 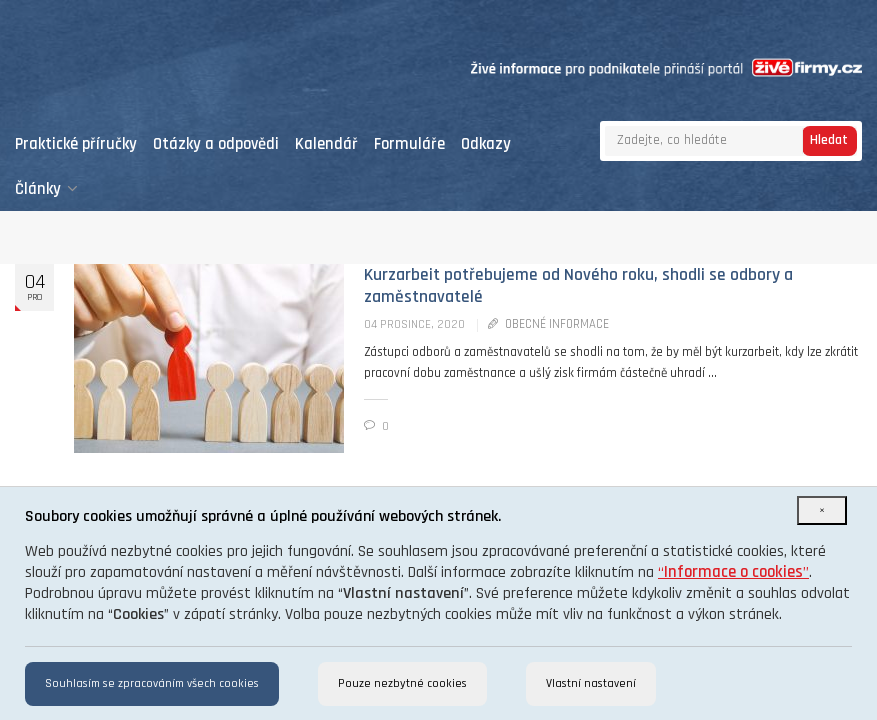 I want to click on Souhlasím se zpracováním všech cookies, so click(x=152, y=683).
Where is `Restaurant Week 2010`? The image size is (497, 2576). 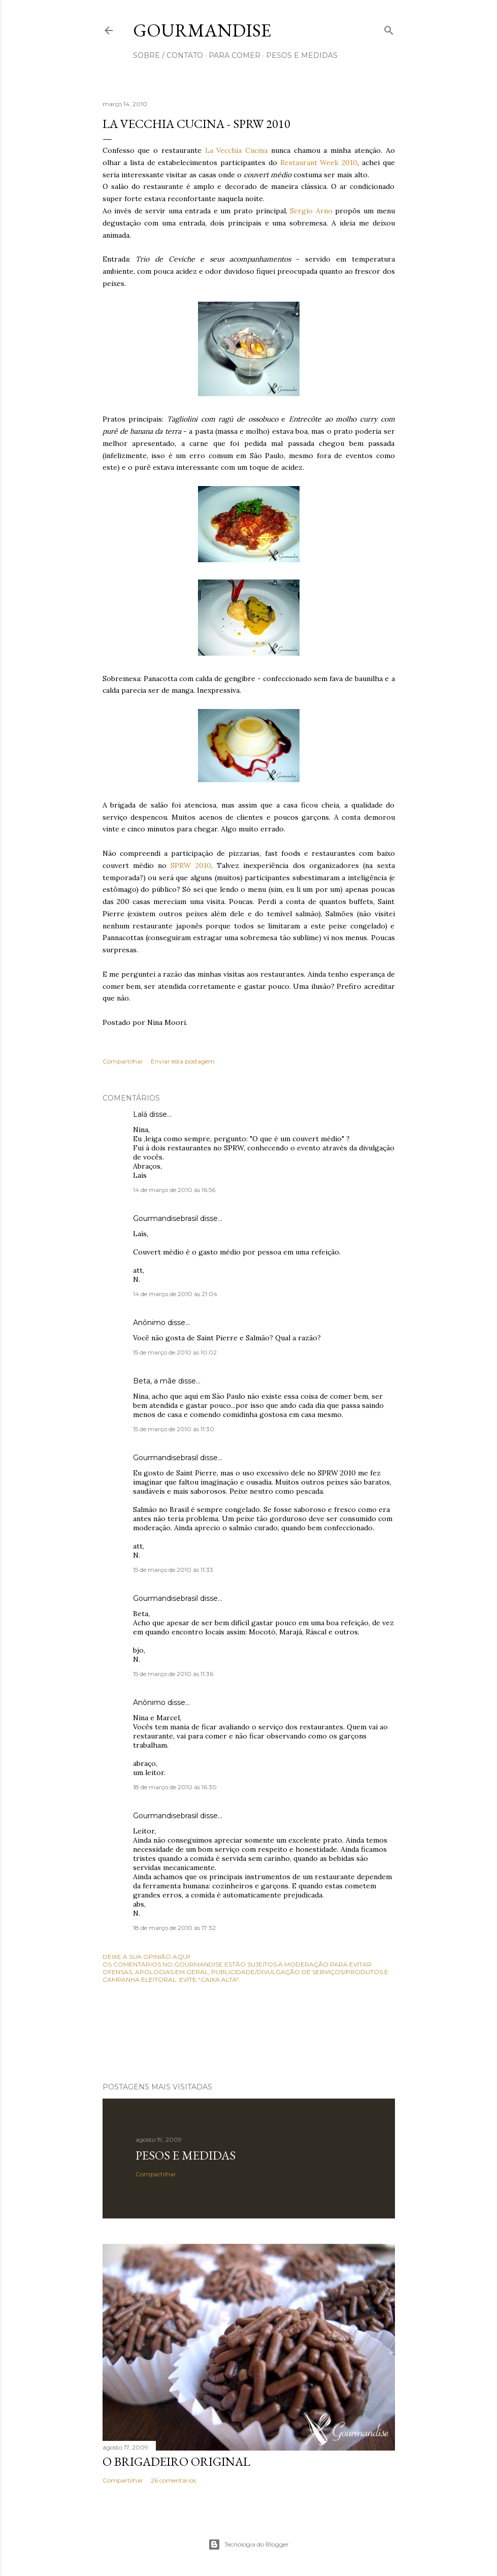
Restaurant Week 2010 is located at coordinates (318, 162).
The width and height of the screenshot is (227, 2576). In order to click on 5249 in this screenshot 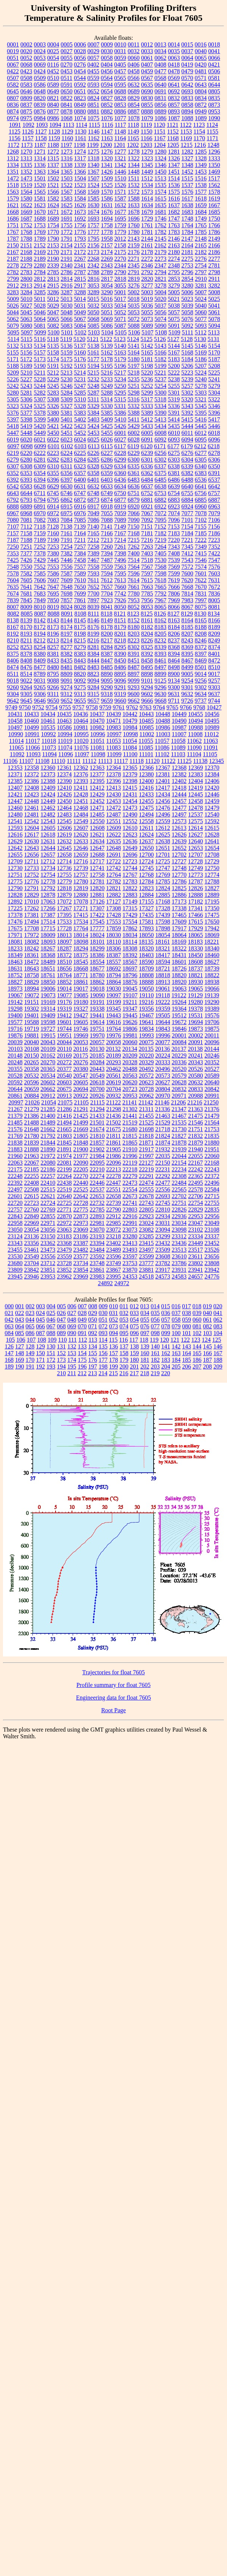, I will do `click(107, 386)`.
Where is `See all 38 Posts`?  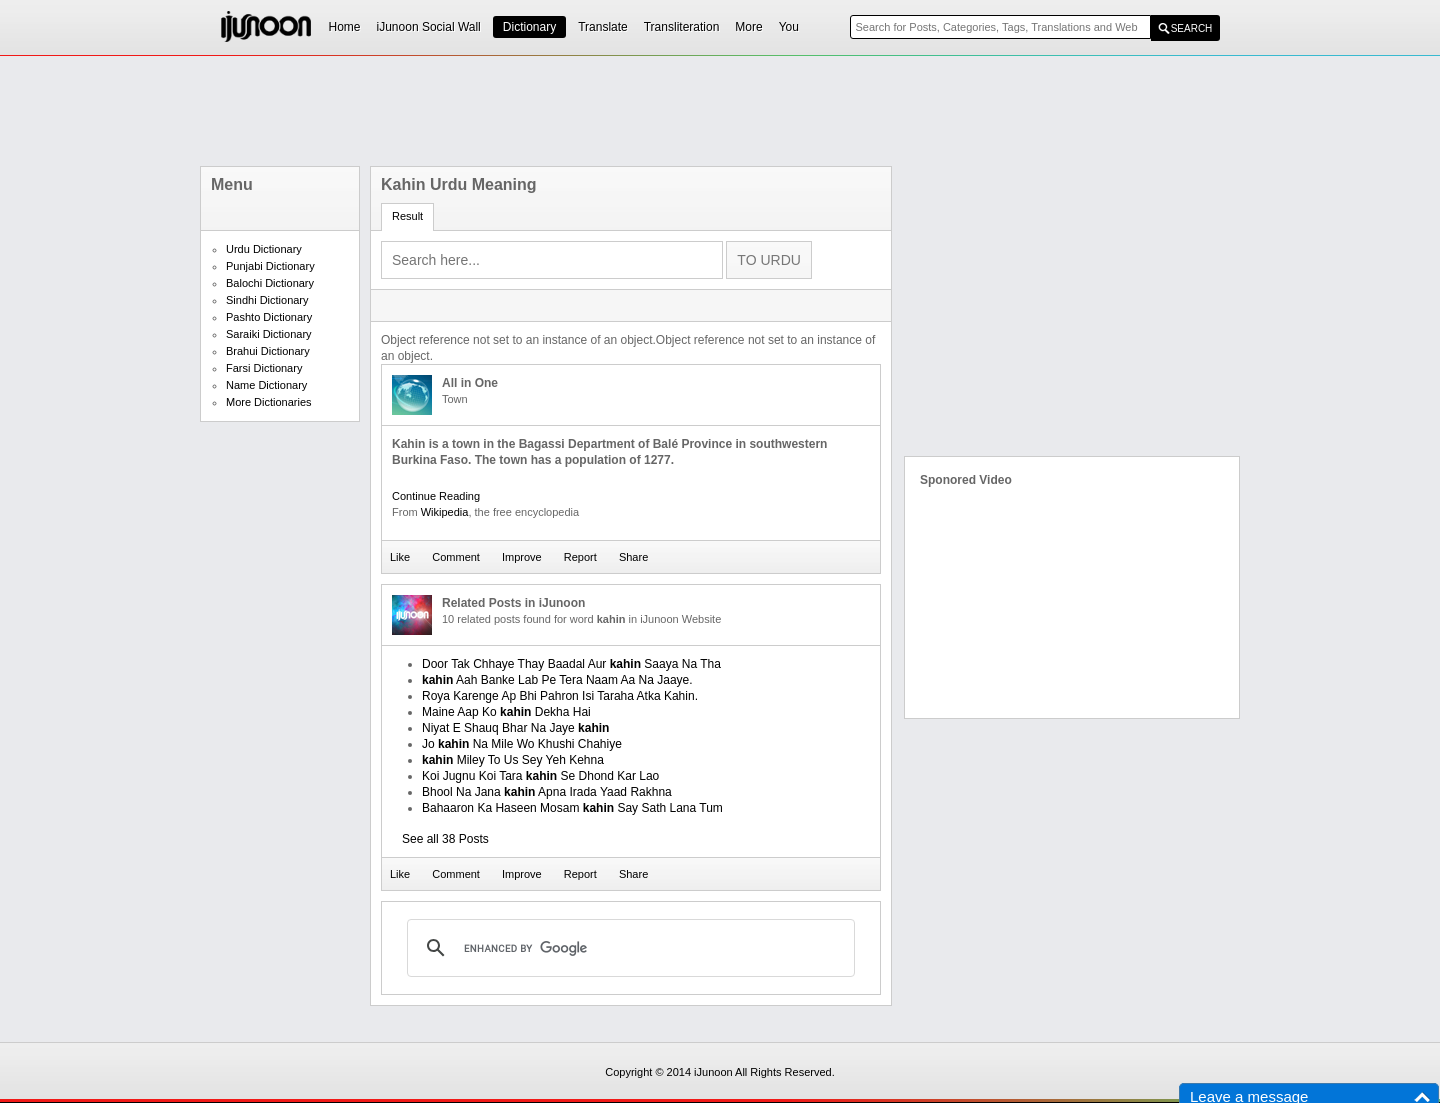 See all 38 Posts is located at coordinates (445, 839).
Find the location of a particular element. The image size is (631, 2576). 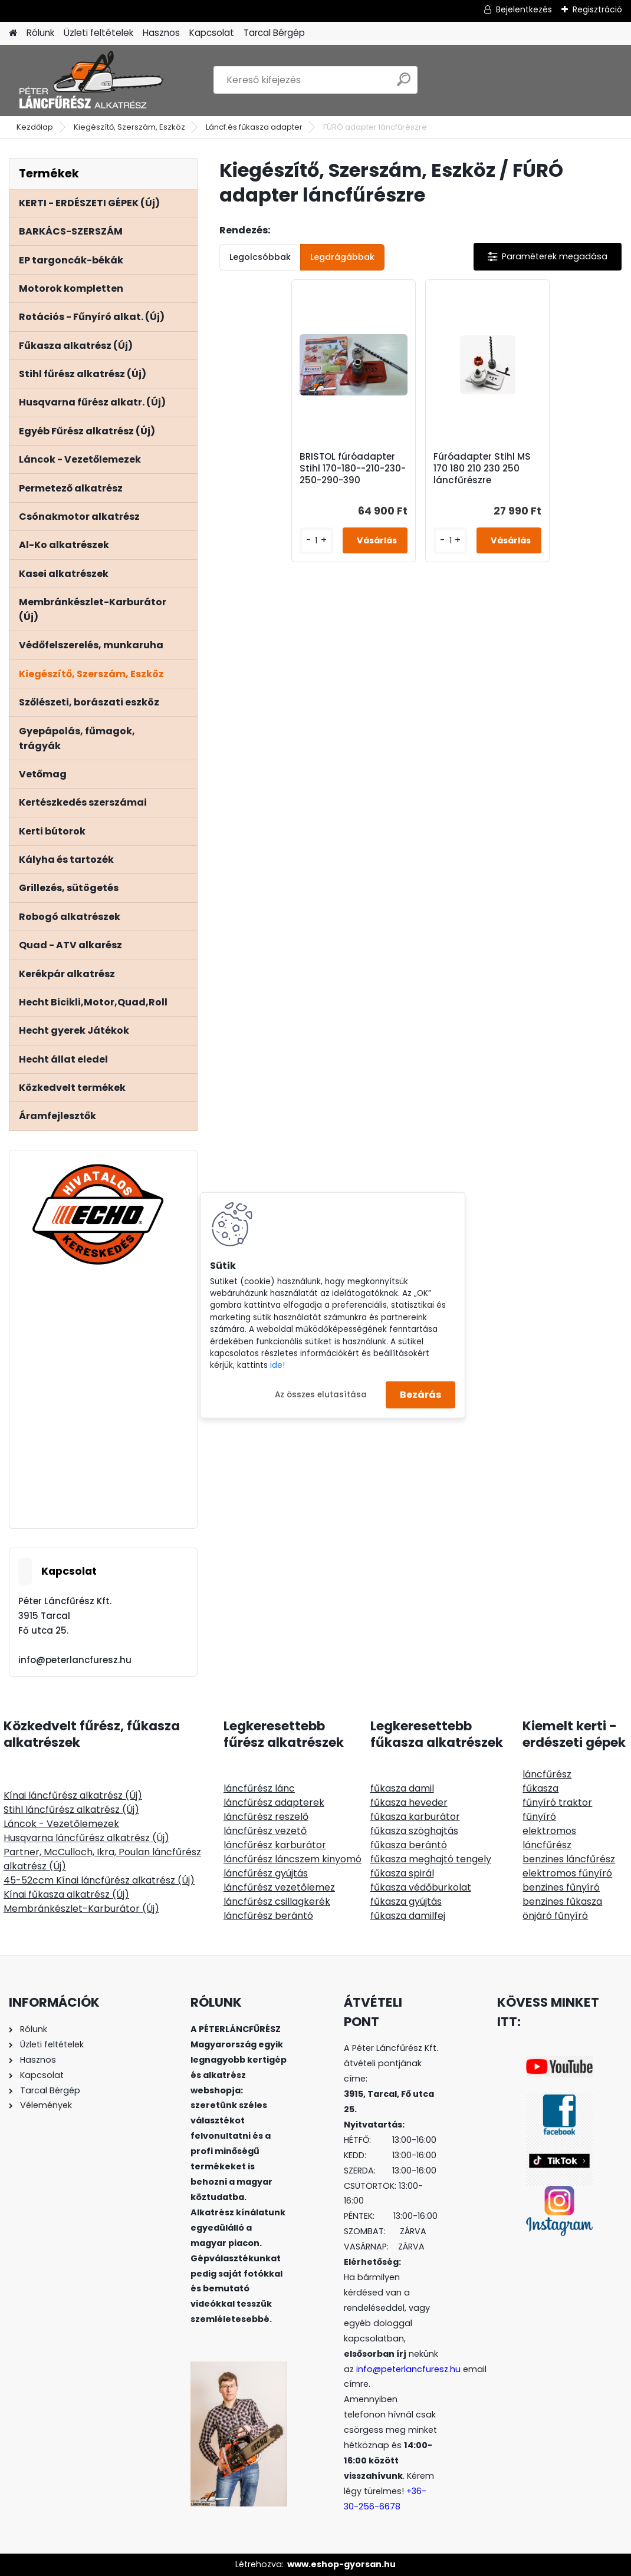

Regisztráció is located at coordinates (597, 9).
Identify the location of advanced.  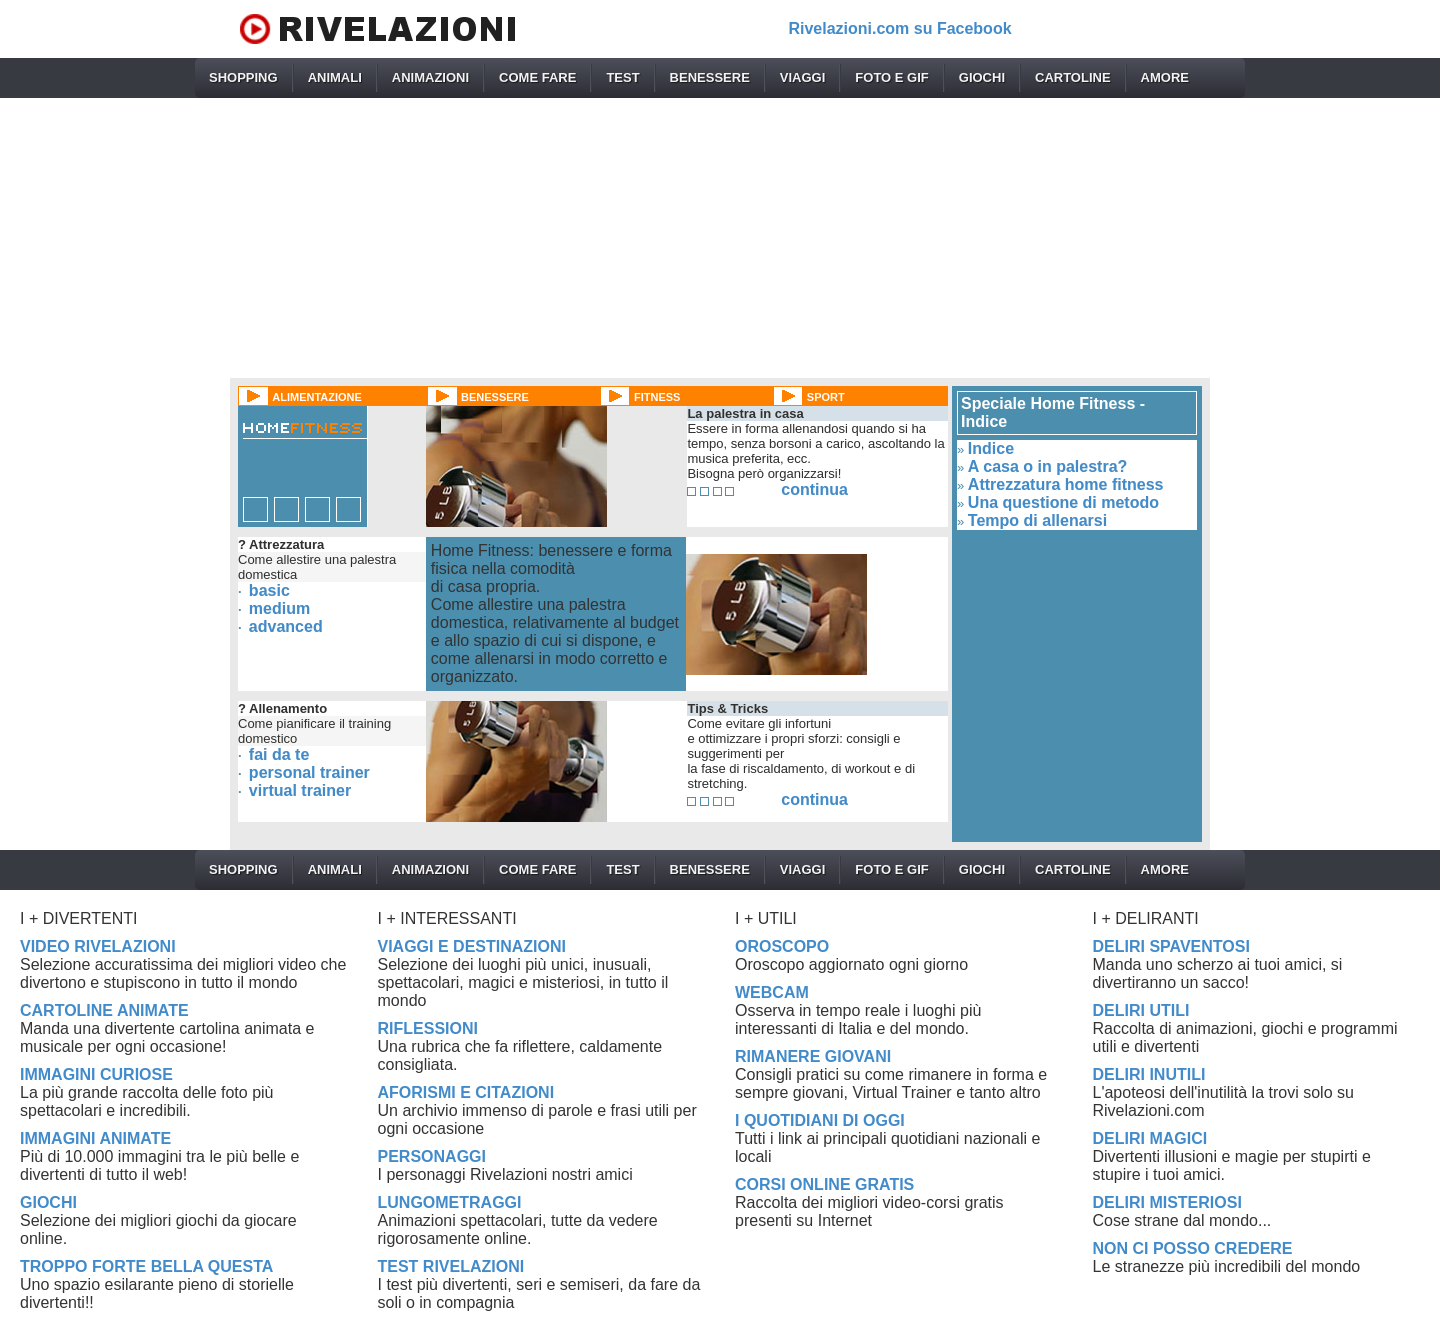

# # # # #

__EXERCISE DESCRIPTION__
The required answer is an exact copy of the lines from the one containing "Find the location" through the last line of the material, with the pictures removed.

__THE COMPLETED TASK__
Find the location of a particular element. The image size is (631, 2576). 

Regisztráció is located at coordinates (597, 9).
Identify the location of advanced.  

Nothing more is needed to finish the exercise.